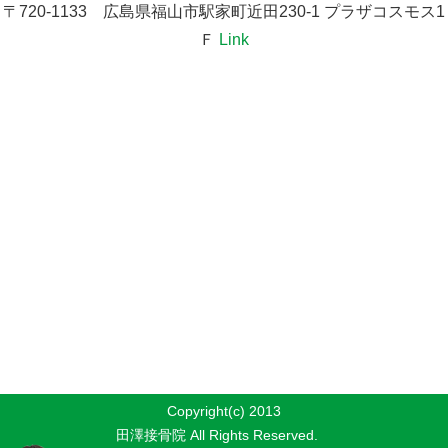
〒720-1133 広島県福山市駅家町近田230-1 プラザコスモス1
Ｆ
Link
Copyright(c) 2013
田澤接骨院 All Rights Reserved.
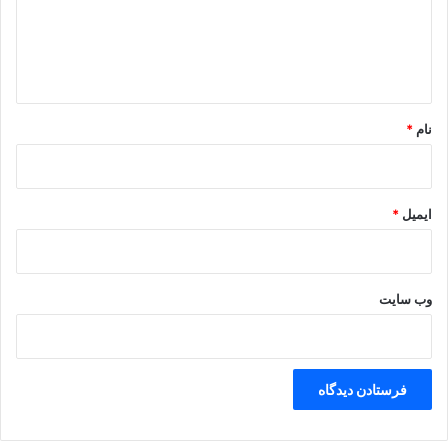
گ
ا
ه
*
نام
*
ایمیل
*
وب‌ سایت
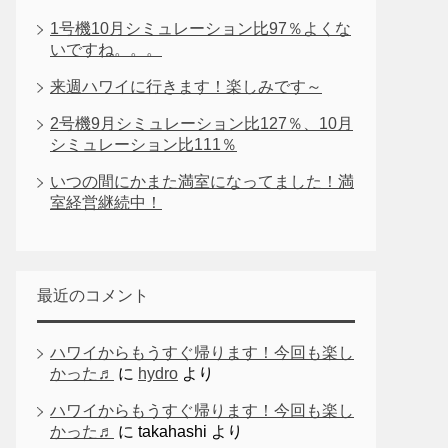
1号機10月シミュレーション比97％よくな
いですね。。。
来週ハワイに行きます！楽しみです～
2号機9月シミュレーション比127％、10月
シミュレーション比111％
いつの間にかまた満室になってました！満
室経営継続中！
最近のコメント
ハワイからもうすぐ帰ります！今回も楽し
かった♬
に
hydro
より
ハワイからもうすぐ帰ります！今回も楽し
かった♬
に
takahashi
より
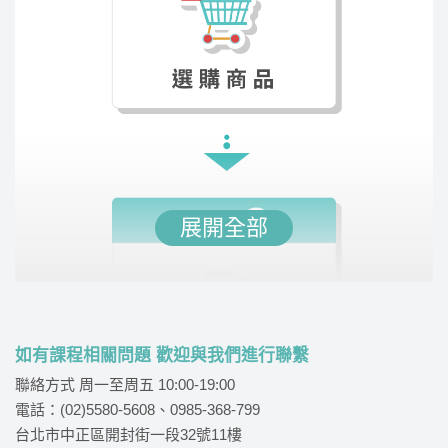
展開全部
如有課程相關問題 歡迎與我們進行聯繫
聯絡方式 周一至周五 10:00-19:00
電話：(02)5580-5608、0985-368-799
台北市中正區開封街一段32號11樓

* * *

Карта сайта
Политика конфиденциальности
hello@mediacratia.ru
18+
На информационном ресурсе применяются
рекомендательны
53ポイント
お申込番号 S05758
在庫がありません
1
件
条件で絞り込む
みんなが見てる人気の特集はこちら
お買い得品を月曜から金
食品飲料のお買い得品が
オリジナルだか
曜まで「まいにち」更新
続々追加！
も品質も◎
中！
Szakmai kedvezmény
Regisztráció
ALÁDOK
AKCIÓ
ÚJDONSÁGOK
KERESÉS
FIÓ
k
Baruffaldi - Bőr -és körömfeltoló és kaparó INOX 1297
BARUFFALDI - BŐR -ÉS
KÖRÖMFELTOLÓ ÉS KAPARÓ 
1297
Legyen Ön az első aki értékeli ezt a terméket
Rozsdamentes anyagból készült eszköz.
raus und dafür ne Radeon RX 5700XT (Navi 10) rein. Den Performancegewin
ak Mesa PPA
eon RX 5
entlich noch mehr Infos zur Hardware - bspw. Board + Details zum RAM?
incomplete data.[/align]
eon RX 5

* * *

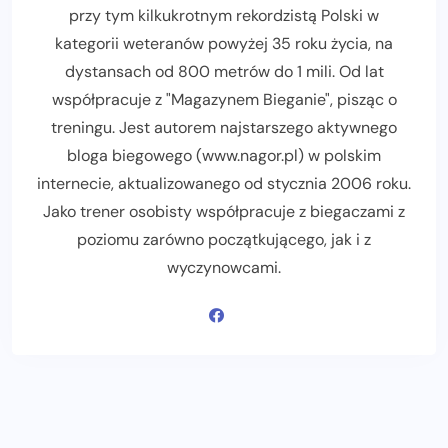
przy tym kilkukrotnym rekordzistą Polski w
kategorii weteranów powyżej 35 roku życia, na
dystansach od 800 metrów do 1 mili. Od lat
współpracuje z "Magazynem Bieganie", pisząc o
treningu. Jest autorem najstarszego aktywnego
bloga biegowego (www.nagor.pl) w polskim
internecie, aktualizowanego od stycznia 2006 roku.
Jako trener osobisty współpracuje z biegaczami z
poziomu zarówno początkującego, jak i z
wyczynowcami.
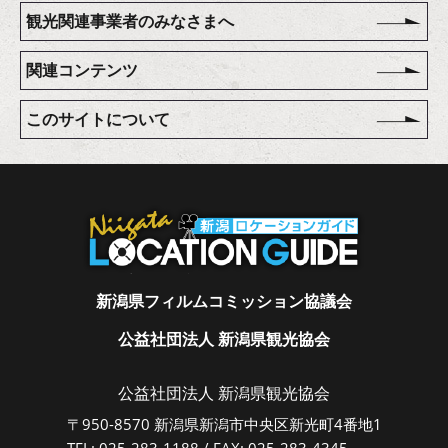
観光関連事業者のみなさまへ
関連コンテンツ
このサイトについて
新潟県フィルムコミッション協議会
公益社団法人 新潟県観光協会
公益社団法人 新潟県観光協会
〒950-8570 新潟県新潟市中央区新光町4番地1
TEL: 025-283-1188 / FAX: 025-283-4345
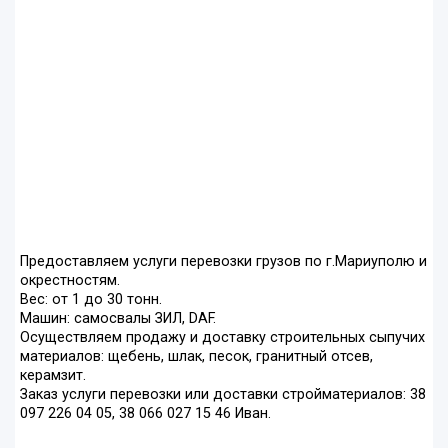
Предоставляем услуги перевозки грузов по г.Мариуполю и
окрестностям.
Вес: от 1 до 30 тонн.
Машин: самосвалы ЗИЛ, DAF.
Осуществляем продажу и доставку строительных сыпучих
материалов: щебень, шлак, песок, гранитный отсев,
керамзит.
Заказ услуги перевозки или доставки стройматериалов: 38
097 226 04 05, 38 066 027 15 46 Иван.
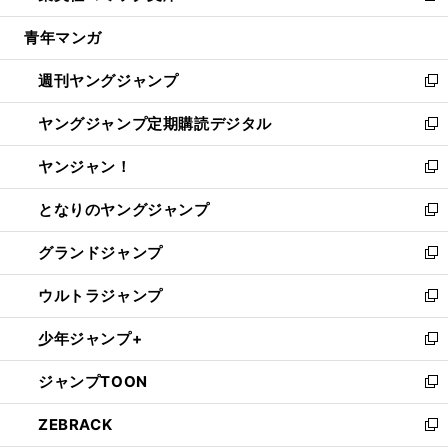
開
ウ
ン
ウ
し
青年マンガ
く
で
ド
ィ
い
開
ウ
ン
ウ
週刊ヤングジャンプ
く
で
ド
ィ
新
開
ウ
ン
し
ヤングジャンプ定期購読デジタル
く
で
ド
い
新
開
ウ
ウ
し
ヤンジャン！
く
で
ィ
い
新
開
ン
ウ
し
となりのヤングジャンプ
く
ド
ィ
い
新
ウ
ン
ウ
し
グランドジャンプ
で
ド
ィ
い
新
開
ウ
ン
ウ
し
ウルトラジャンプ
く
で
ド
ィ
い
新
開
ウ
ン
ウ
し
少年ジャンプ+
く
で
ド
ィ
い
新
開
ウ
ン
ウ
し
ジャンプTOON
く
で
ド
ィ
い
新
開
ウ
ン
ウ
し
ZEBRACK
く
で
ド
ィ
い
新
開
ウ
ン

» **Problem details**: Look over the data and work out how many lines include the word "roku"; reply with the number only.

» **Worked solution**: 2